Reached briefly Saturday, Woodson, still making his home in Atlanta, wished to say good luck to Drew and leave it at that. “I’ve moved on,” he said about not having his contract renewed after last season.

The Hawk said Saturday that Drew would not be available until a news conference, which is tentatively set for Monday.

As Woodson did, Drew, 52, has had to invest much of his life as an assistant before getting this shot at the top. Nearly 18 seasons Drew spent in apprenticeship, with stops in Los Angeles, Washington, Detroit, New Jersey and Atlanta.

For the past six years, Drew has worked out of the little office directly across from Woodson’s larger den inside Philips Arena. On game days, Drew sat one padded chair down from the head coach. Granted, that seat was much cooler than the one he now assumes.
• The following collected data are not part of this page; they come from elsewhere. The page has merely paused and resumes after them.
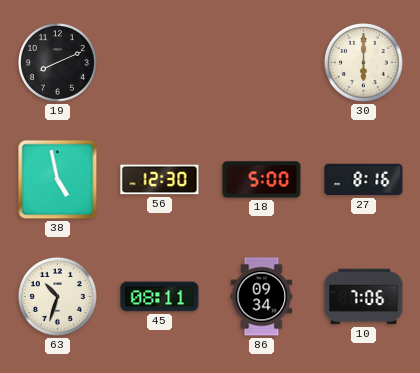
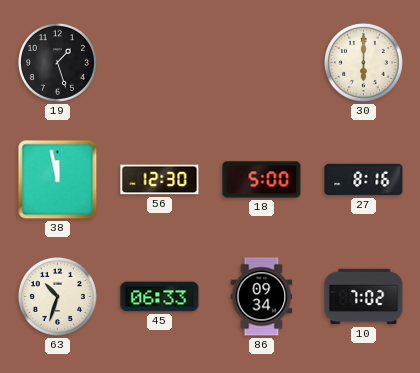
19: 8:11 -> 1:27
38: 4:58 -> 11:58
45: 08:11 -> 06:33
10: 7:06 -> 7:02
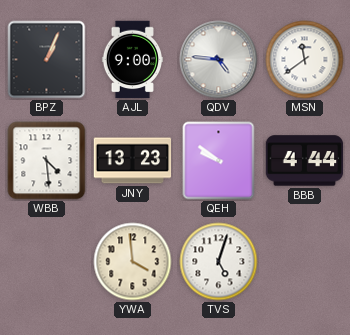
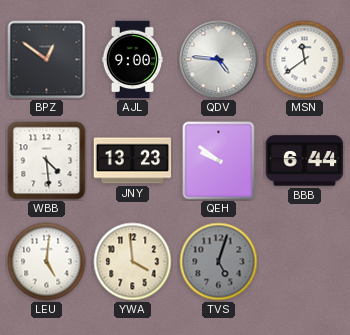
BPZ: 1:04 -> 12:51
BBB: 4:44 -> 6:44
LEU: none -> 5:01
TVS dial: white -> grey
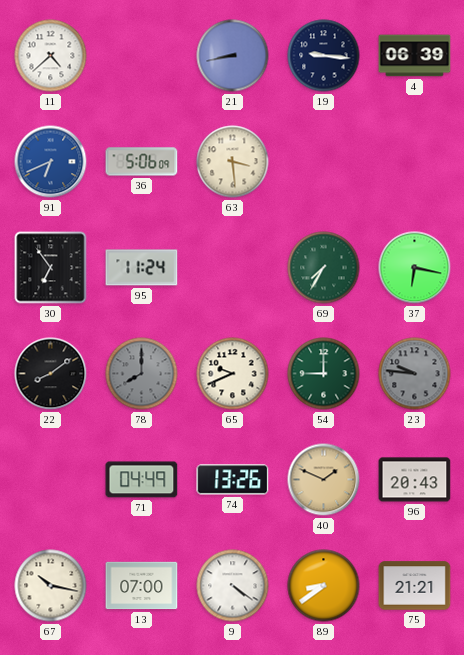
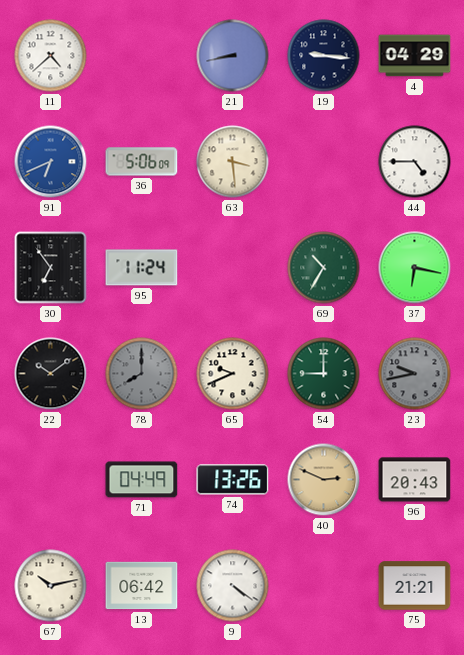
4: 06:39 -> 04:29
44: none -> 4:45
69: 7:35 -> 10:35
22: 8:09 -> 10:09
23: 9:46 -> 9:43
40: 1:49 -> 2:49
67: 10:17 -> 10:13
13: 07:00 -> 06:42
89: 8:39 -> none
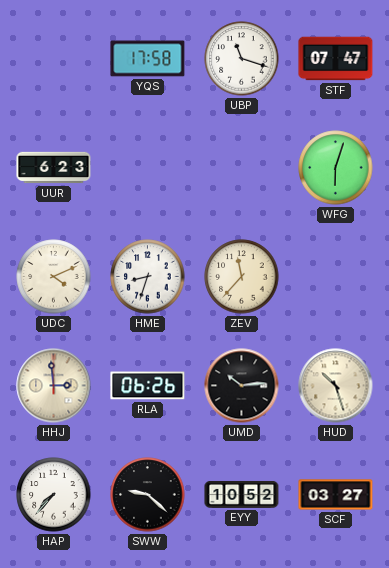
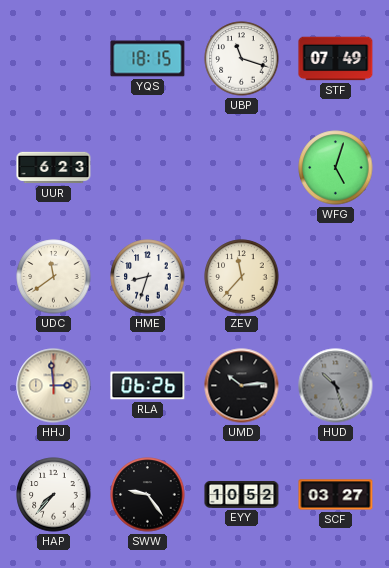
YQS: 17:58 -> 18:15
STF: 07:47 -> 07:49
WFG: 6:03 -> 5:03
UDC: 4:11 -> 11:39
HUD dial: cream -> grey
SWW: 9:22 -> 9:24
How odd, that for a man who will be required to show proof of how he will do things differently than Woodson, just how much of his journey has been in the company of his predecessor.

Coming from their respective colleges on the flatlands — Woodson at Indiana, Drew at Missouri — the two men met on the interview/workout circuit before the 1980 NBA draft. Woodson eventually was taken 12th overall that year by New York, Drew 17th by Detroit.

Both were vagabonds as pros, but their paths kept intersecting. When Woodson was shipped off to the Kansas City (now Sacramento) Kings in 1982, Drew already had been dealt there, playing for his hometown team. And as a package, they were traded to the Los Angeles Clippers two years later.

Drew, the point guard, once joked to an NBA.com writer, “Mike always reminded me that he was going to be my first option [to pass to].”

And Drew did dish to Woodson — and to plenty of others, as those 1982-83 Kings averaged 114 points per game. “Our defense was lousy,” Woodson once remembered. But in the avalanche of points, a basketball friendship grew strong enough that Woodson would bring Drew on board as his chief assistant when he arrived in Atlanta in 2004.

As a Hawks assistant, Drew was a quiet presence. Never much of a screamer in practice, more of a teacher than a taskmaster, he must make the transition to the role of demanding rather than asking.

At Missouri, he won the Sparky Stalcup Award for inspired leadership, so that important quality has always been there.

Untested as a head coach, he has much to reveal about himself — and little time or wiggle room in which to do it. For he will be measured by the Hawks’ ability to progress past the second round of the playoffs, the point where they have stalled the past two seasons.

One fact that has made itself already known: Drew knows point guards.

He was one, for one. Drew may be one of the best players ever to come out of Kansas City, schooled by an older brother in the fundamentals of ball handling and court awareness.

“He may have been the most fundamentally sound seventh-grader I’ve ever seen,” said long-time Kansas City Star metro columnist Steve Penn, a middle-school teammate of Drew’s.

At Missouri, he had a 5-to-2 career assist-to-turnover ratio.

Drew counts among his best friends the all-time, mold-breaking guard, Magic Johnson.

His offseason camp — called Larry Drew Advance Guard Academy — caters to the position.

And he is actively passing along the point-guard gene. His oldest of three sons, Larry Drew II, just finished a tumultuous growing year playing point at North Carolina. His wife, Sharon, has been freely quoted as saying her son is much better at this stage than was her husband.

The couple maintains a home on the far left coast, where the other two teenage boys are California guard prodigies.

If he can develop second-year Hawks guard Jeff Teague, that will mark one of the more immediate departures from Woodson.

Then there will be dozens more distinctions to draw.